In other, better news, the staff used approximately 6,086 IP Addresses total during the operation to view the logs.  I think we’ve just about got their loop compromised.

Here is a list of those IP addresses in case you’d like to do something similar if you host a rogue clone of IRCTHULU PRESENTA on your PHP-APACHE server — dropping this in an include should pretty must ghost out the whole TOR network, most vpn’s known for being abused, and almost all the relevant staff’s various proxies and owned IP addresses:

http://paste.silogroup.org/axohacugej.apache

The process for adding them to the ban list was automated about 10 minutes in, but, I needed to disable the banning for a good long stretch or they’d have caught on to what was really going on.  One of them was really smart and added in some well crafted characters to try to slide through a grep and I didn’t see what they were doing until about an hour in — whoever that was knew exactly what what was up.

There will still be some of them that can access, but,  it’s pretty straight forward now.  This will buy plenty of time since I can’t use runners until the Tenta update.  New version of Nerve will accompany to add the feature of clearing out the pooled messages on restart.

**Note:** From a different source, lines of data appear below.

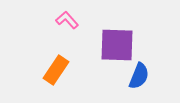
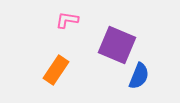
pink L-shape: rotated 40 degrees counterclockwise
purple square: rotated 21 degrees clockwise
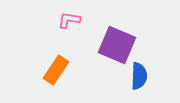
pink L-shape: moved 2 px right
blue semicircle: rotated 20 degrees counterclockwise
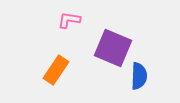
purple square: moved 4 px left, 3 px down
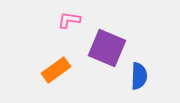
purple square: moved 6 px left
orange rectangle: rotated 20 degrees clockwise
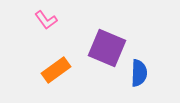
pink L-shape: moved 23 px left; rotated 135 degrees counterclockwise
blue semicircle: moved 3 px up
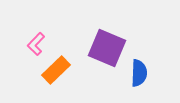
pink L-shape: moved 10 px left, 24 px down; rotated 80 degrees clockwise
orange rectangle: rotated 8 degrees counterclockwise
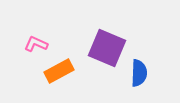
pink L-shape: rotated 70 degrees clockwise
orange rectangle: moved 3 px right, 1 px down; rotated 16 degrees clockwise
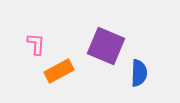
pink L-shape: rotated 70 degrees clockwise
purple square: moved 1 px left, 2 px up
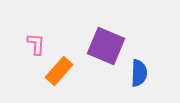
orange rectangle: rotated 20 degrees counterclockwise
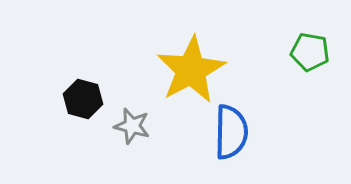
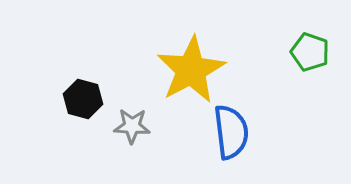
green pentagon: rotated 9 degrees clockwise
gray star: rotated 12 degrees counterclockwise
blue semicircle: rotated 8 degrees counterclockwise
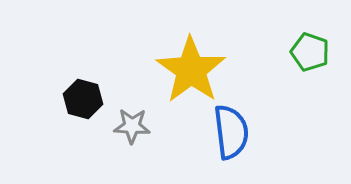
yellow star: rotated 8 degrees counterclockwise
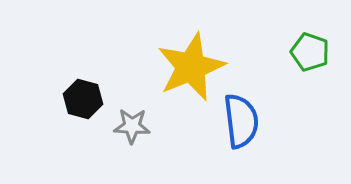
yellow star: moved 3 px up; rotated 14 degrees clockwise
blue semicircle: moved 10 px right, 11 px up
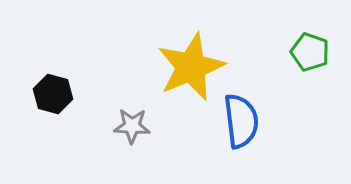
black hexagon: moved 30 px left, 5 px up
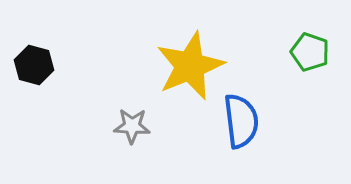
yellow star: moved 1 px left, 1 px up
black hexagon: moved 19 px left, 29 px up
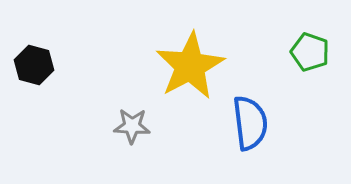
yellow star: rotated 6 degrees counterclockwise
blue semicircle: moved 9 px right, 2 px down
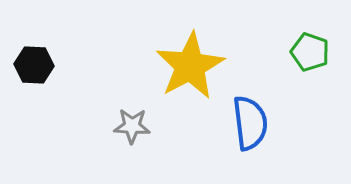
black hexagon: rotated 12 degrees counterclockwise
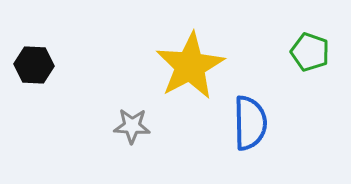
blue semicircle: rotated 6 degrees clockwise
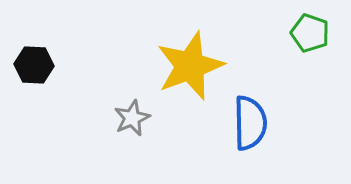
green pentagon: moved 19 px up
yellow star: rotated 8 degrees clockwise
gray star: moved 8 px up; rotated 27 degrees counterclockwise
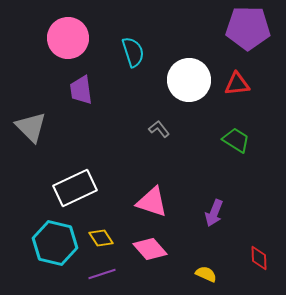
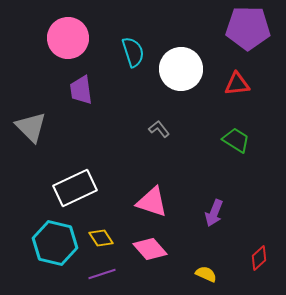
white circle: moved 8 px left, 11 px up
red diamond: rotated 50 degrees clockwise
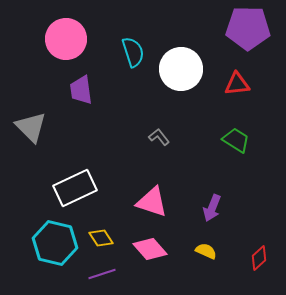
pink circle: moved 2 px left, 1 px down
gray L-shape: moved 8 px down
purple arrow: moved 2 px left, 5 px up
yellow semicircle: moved 23 px up
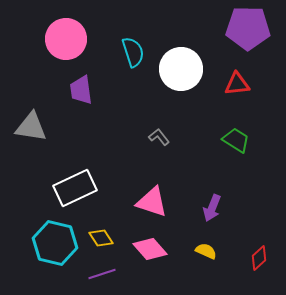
gray triangle: rotated 36 degrees counterclockwise
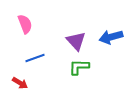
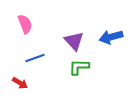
purple triangle: moved 2 px left
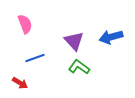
green L-shape: rotated 35 degrees clockwise
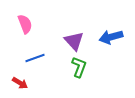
green L-shape: rotated 75 degrees clockwise
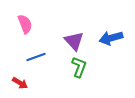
blue arrow: moved 1 px down
blue line: moved 1 px right, 1 px up
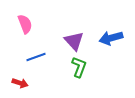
red arrow: rotated 14 degrees counterclockwise
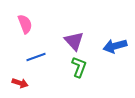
blue arrow: moved 4 px right, 8 px down
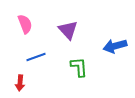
purple triangle: moved 6 px left, 11 px up
green L-shape: rotated 25 degrees counterclockwise
red arrow: rotated 77 degrees clockwise
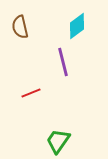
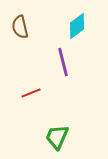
green trapezoid: moved 1 px left, 4 px up; rotated 12 degrees counterclockwise
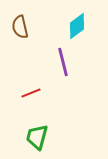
green trapezoid: moved 20 px left; rotated 8 degrees counterclockwise
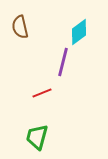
cyan diamond: moved 2 px right, 6 px down
purple line: rotated 28 degrees clockwise
red line: moved 11 px right
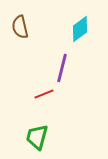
cyan diamond: moved 1 px right, 3 px up
purple line: moved 1 px left, 6 px down
red line: moved 2 px right, 1 px down
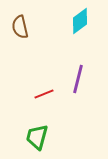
cyan diamond: moved 8 px up
purple line: moved 16 px right, 11 px down
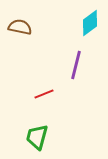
cyan diamond: moved 10 px right, 2 px down
brown semicircle: rotated 115 degrees clockwise
purple line: moved 2 px left, 14 px up
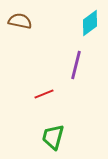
brown semicircle: moved 6 px up
green trapezoid: moved 16 px right
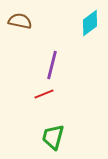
purple line: moved 24 px left
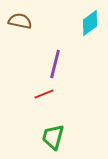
purple line: moved 3 px right, 1 px up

I’m pretty excited — this was a total blast.  This whole project’s been like that.

Recap

  • This operation did indeed confirm the OFTC and FNODE network is actively targeting the runners.
  • FNODE and OFTC Feedback Loop is mostly broken so they won’t be able to for much longer.
  • They did my bug testing and risk analysis for me today which identified the vulnerability they’d use to find the runners.
  • Unfortunately it was significant enough that I can’t turn them back on without compromising their identities.
  • I obtained excellent data leverage-able to conduct “further WTF”.  Which I will certainly be doing.